During this time he has acquired all kinds of items, mostly old ones, which are of great value for people who like to buy them in order to keep them.

Precisely, he said, the sale of objects made it reduce its acquisition range, which now focuses on pieces of glass, ceramics, porcelain, and bronze.

This selection of items can be seen inside showcases, which over the years, some leave their site when purchased and others arrive for their next sale.

Precisely, he says, he never knows what can come through the door of his business, since from 2005 to date he has seen countless objects pass through his hands.

Remember that among the most valuable items you have had is a printing press from the year 1810, which after more than a month of having it on the sideboard, had to say goodbye to it.

Another article sold, he says, was a family album, whose images from the 1870s or 1880s, showed the way of life of the people of the 19th century in the municipality.

Such objects prevail in their establishment, waiting for a buyer, as is the case of a vitrola, dating from the year 1899, or a phonograph from the beginning of the last century.

75% of the antiques offered were purchased in different parts of the Mexican Republic, while the rest arrive by themselves.

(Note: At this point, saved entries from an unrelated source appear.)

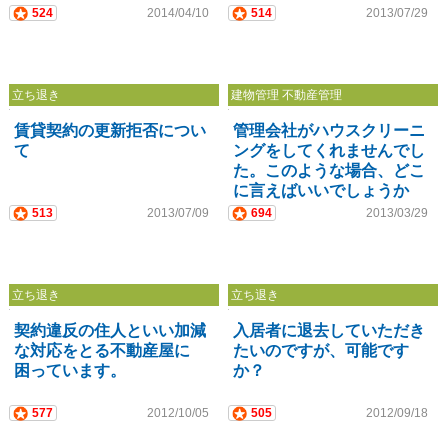
524
2014/04/10
514
2013/07/29
立ち退き
建物管理 不動産管理
賃貸契約の更新拒否につい
管理会社がハウスクリーニ
て
ングをしてくれませんでし
た。このような場合、どこ
に言えばいいでしょうか
513
2013/07/09
694
2013/03/29
立ち退き
立ち退き
契約違反の住人といい加減
入居者に退去していただき
な対応をとる不動産屋に
たいのですが、可能です
困っています。
か？
577
2012/10/05
505
2012/09/18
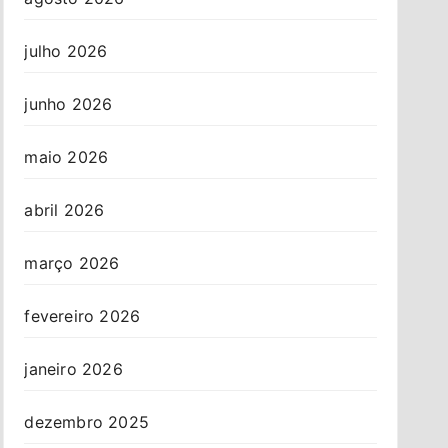
julho 2026
junho 2026
maio 2026
abril 2026
março 2026
fevereiro 2026
janeiro 2026
dezembro 2025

Some things I go out and buy them, others, the same people, who know the bazaar, come and offer them and they are acquired depending on how old 

Javier Mestas Torres

Guadalajara, Tepito, and Culiacán, he asserts, are some of the places in the country where he has found attractive pieces, which become favorites for antique lovers.

Having a great variety of 100% old objects, which he divides into 4 sections in his establishment, has made him not interested in items offered in other bazaars.

The attractiveness of having pieces that are considered collectible, he acknowledges, has brought customers to the store not only from the region but from across the country.

Here they come from all over the Republic, mainly from the north of the country, between states such as Durango, Coahuila, Chihuahua, and Sonora, which are the ones that visit us most frequently 

Javier Mestas Torres

American and Canadian tourism, he says, cannot be left behind, since during their stay in the city they take the opportunity to go and make a purchase.

The original paintings and portraits, he points out, are what foreigners like best, who arrive in the city via tourist cruises and acquire them to decorate their homes.

From mouth to mouth

For the merchant, the old seems to be fought with the modern, because although he recognizes the importance of advertising, he has never used it to sell his products.

Social networks, he says, are widely used in the antique sector, and that is reflected in their marketing, mainly through Facebook.

There is a lot of sales on the internet, but that does not attract my attention, because I think the best thing is the personal sale we make here, to where the buyers arrive 

Javier Mestas Torres

He clarifies that the best publicity for his articles is that of word of mouth, that his clients realize when recommending it to others, that do not lose the opportunity to visit it for a possible purchase.

The price of history

However, he acknowledges that television programs such as “The Price of History” made his place more known to people, who on a normal day make between 2 and 3 purchases.

The merchant acknowledges that at first, the sales were difficult, but as a result of said US broadcast, in which they talked about his bazaar, it became a kind of free advertising that made more customers come closer.

Most of the acquisitions, he said, are to be part of a collection, although they are usually used to decorate a home, whose owner likes antiques.

Javier is passionate about history, although he opens his Gran Bazar from 10:00 in the morning to 7:00 in the afternoon, he can spend much more time surrounded by antiques, through which he transports to other times and imagines the places they passed before they reached him.